MRR (Monthly Recurring Revenue) is the total subscription revenue recurring monthly. The single number that summarizes a SaaS or subscription business's health. One-time fees, setup charges and consulting revenue are excluded — only the recurring portion counts.

// formula

MRR = Active Customers × Average Monthly Subscription

250 customers × $96/mo = $24,000 MRR. Annual plans get amortized: a $1,152/yr plan counts as $96/mo MRR.

// MRR movement

  • New MRR — revenue from customers acquired this month.
  • Expansion MRR — upgrades / seat additions from existing customers.
  • Reactivation MRR — returning past customers.
  • Contraction MRR — downgrades / seat reductions (negative).
  • Churn MRR — cancellations (negative).

// Net New MRR

Net New MRR = New + Expansion + Reactivation − Contraction − Churn

Healthy SaaS keeps this positive and growing.
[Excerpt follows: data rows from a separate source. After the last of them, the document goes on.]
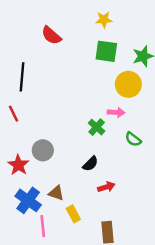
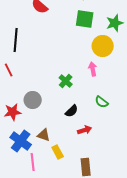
pink arrow: (116, 112) -> (93, 69), turned -104
green cross: (97, 127) -> (66, 81), moved
green semicircle: (133, 139) -> (102, 102), moved
red star: (18, 165) -> (13, 112), turned 30

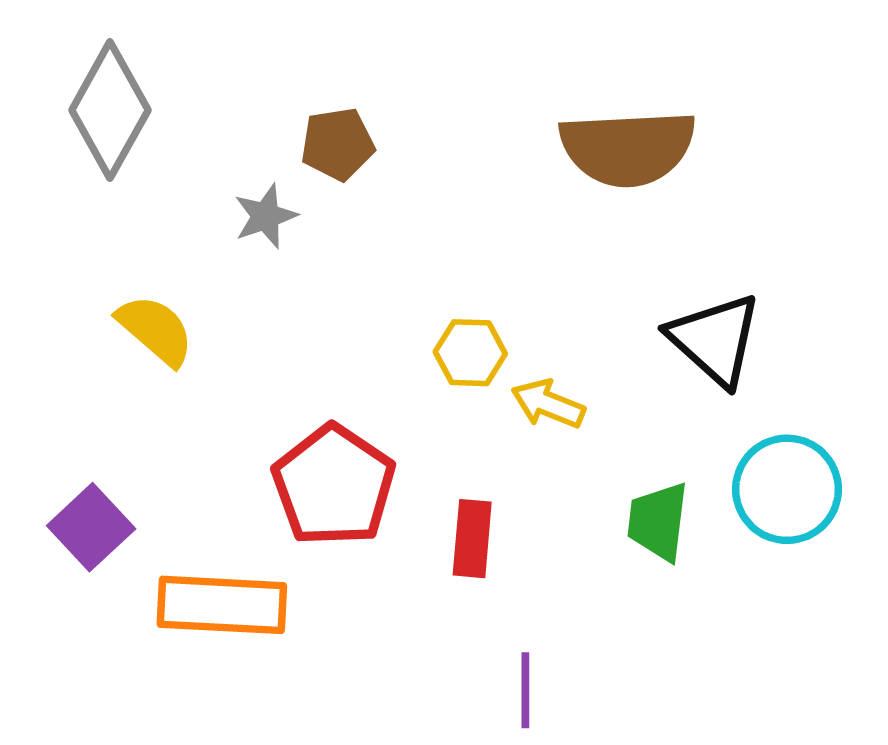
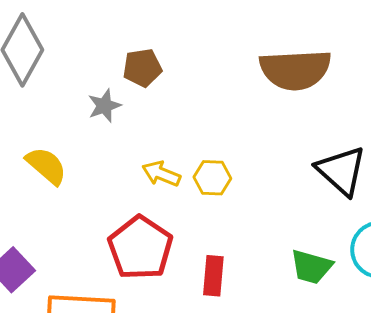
yellow arrow: (548, 404) -> (161, 174), moved
green trapezoid: (658, 522) -> (311, 267), turned -81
Negative Net New = the business is shrinking; high New MRR can't save you if churn outpaces it.

// Quick Ratio

Quick Ratio = (New + Expansion) / (Contraction + Churn). Investor-favorite:

  • <1: losing.
  • 1-2: hard mode.
  • 2-4: healthy SaaS.
  • >4: aggressive growth phase.

// MRR vs ARR

ARR (Annual Recurring Revenue) = MRR × 12. Same number; ARR shows up in board / investor decks because "$10M ARR" reads stronger than "$833K MRR."

Example: A B2B SaaS started Feb at $96K MRR. The month: New $7,600 + Expansion $2,400 + Reactivation $800 − Contraction $1,200 − Churn $4,400 = +$5,200 Net New. End-of-Feb MRR $101,200. Quick Ratio = 10,800/5,600 = 1.93 — healthy borderline; pushing expansion can lift it past 2.5.